With the null hypothesis that the aggravated assault rate distribution will be the same in both GA and AL, we can conduct a hypothesis test. If the confidence intervals do not overlap, we have evidence of a difference in aggravated assault rates between these two states. If the confidence intervals do overlap, there is no evidence for a difference in means.
assault.show(5)
State | Year | Population | Violent Crime Rate | Murder Rate | Aggraveted Assault Rate |
---|---|---|---|---|---|
Alaska | 1960 | 226167 | 104.3 | 10.2 | 45.1 |
Alaska | 1961 | 234000 | 88.9 | 11.5 | 51.7 |
Alaska | 1962 | 246000 | 91.5 | 4.5 | 54.5 |
Alaska | 1963 | 248000 | 109.7 | 6.5 | 66.1 |
Alaska | 1964 | 250000 | 150 | 10.4 | 96 |
... (2195 rows omitted)
Compare and contrast your two bootstrap distributions, and write a sentence or two about the real world conclusions you can draw based on your investigation.

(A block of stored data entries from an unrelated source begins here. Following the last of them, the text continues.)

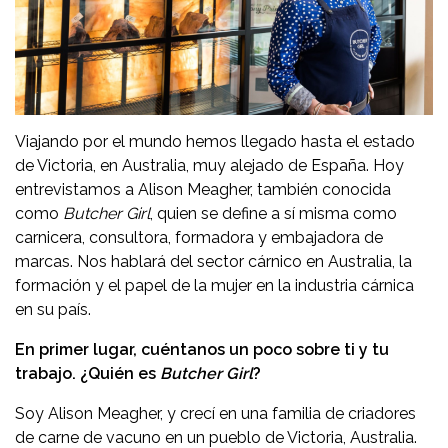
Viajando por el mundo hemos llegado hasta el estado
de Victoria, en Australia, muy alejado de España. Hoy
entrevistamos a Alison Meagher, también conocida
como
Butcher Girl
, quien se define a sí misma como
carnicera, consultora, formadora y embajadora de
marcas. Nos hablará del sector cárnico en Australia, la
formación y el papel de la mujer en la industria cárnica
en su país.
En primer lugar, cuéntanos un poco sobre ti y tu
trabajo. ¿Quién es
Butcher Girl
?
Soy Alison Meagher, y crecí en una familia de criadores
de carne de vacuno en un pueblo de Victoria, Australia.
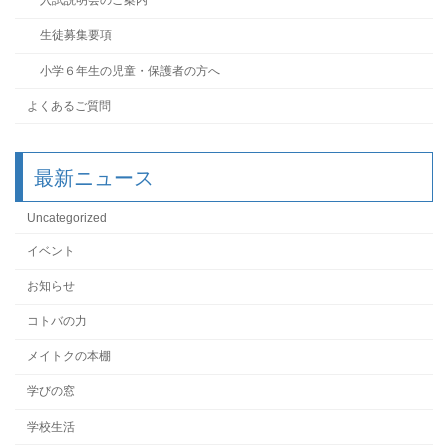
入試説明会のご案内
生徒募集要項
小学６年生の児童・保護者の方へ
よくあるご質問
最新ニュース
Uncategorized
イベント
お知らせ
コトバの力
メイトクの本棚
学びの窓
学校生活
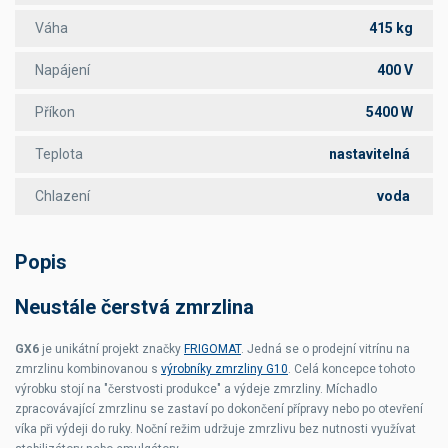
Váha
415 kg
Napájení
400 V
Příkon
5400 W
Teplota
nastavitelná
Chlazení
voda
Popis
Neustále čerstvá zmrzlina
GX6
je unikátní projekt značky
FRIGOMAT
. Jedná se o prodejní vitrínu na
zmrzlinu kombinovanou s
výrobníky zmrzliny G10
. Celá koncepce tohoto
výrobku stojí na "čerstvosti produkce" a výdeje zmrzliny.
Míchadlo
zpracovávající zmrzlinu se zastaví po dokončení přípravy nebo po otevření
víka při výdeji do ruky. Noční režim udržuje zmrzlivu bez nutnosti využívat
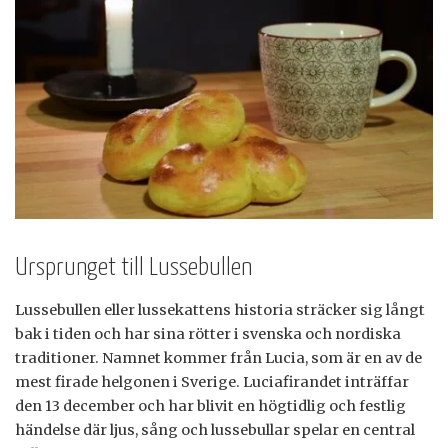
Ursprunget till Lussebullen
Lussebullen eller lussekattens historia sträcker sig långt
bak i tiden och har sina rötter i svenska och nordiska
traditioner. Namnet kommer från Lucia, som är en av de
mest firade helgonen i Sverige. Luciafirandet inträffar
den 13 december och har blivit en högtidlig och festlig
händelse där ljus, sång och lussebullar spelar en central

Remember, you may use the tools from notebook 24 and notebook 25.
Task 6¶
Using the personality
data set, test for a significant correlation between Anxiety and Optimism. Be sure to to display descriptive statistics for regression, a scatter plot, and a simulation of the null hypothesis test statistic calculated using a for
loop with 2,000 to 5,000 repititions.
neuroanx.show(5)
Sex | G21 | SitClass | Friends | TxRel | Anx | Opt | SE | Neuro |
---|---|---|---|---|---|---|---|---|
M | N | F | O | 26 | 23 | 20 | 70 | 10 |
F | N | M | S | 21 | 24 | 22 | 68 | 11 |
M | Y | F | E | 25 | 27 | 29 | 65 | 11 |
M | Y | B | E | 22 | 30 | 28 | 61 | 15 |
M | N | M | E | 23 | 40 | 26 | 64 | 16 |
... (137 rows omitted)
Be sure to include your null hypothesis and a for
loop that simulates the null hypothesis test statistic. After displaying the simulated distrubtion and calculating your \(p\)-value, write a sentence or two about the real world conclusions you can draw based on your investigation.

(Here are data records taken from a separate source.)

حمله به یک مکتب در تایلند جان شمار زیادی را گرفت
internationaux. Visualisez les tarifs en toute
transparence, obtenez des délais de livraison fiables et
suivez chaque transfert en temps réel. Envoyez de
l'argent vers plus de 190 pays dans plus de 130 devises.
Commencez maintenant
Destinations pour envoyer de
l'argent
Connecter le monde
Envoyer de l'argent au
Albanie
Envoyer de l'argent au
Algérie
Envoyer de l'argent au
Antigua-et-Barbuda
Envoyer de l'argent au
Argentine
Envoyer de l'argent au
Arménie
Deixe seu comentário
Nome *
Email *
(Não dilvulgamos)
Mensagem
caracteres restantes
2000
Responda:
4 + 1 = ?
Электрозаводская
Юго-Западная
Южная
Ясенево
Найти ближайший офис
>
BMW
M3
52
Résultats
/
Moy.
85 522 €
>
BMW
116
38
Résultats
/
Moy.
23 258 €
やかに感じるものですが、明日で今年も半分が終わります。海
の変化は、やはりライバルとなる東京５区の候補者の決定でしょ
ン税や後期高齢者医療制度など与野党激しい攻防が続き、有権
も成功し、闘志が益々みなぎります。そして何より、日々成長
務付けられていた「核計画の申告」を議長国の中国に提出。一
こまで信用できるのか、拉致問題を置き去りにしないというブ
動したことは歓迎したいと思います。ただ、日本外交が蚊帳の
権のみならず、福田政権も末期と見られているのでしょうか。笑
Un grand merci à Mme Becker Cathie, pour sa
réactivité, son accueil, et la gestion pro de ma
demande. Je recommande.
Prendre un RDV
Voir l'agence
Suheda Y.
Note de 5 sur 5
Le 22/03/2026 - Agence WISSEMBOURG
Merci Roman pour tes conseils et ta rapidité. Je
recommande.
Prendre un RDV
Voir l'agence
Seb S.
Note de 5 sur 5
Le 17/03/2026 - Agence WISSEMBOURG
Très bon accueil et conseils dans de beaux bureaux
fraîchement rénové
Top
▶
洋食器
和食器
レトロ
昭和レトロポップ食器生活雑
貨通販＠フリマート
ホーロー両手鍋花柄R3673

Remember, you may use the correlation and regression tools from notebook 26 and notebook 27
Task 7¶
Conduct an investigation that interests you using one of the included data sets. Describe your null hypothesis and how you plan to test it. Have fun. Be creative. Yet try to keep your ideas very similar to one of the example investigations shown. You should include a hypothesis test and discussion of your calculated \(p\)-value. An exploratory data analysis of a single numeric variable is not sufficient for this task but would be an excellent additional component to one of the hypothesis tests.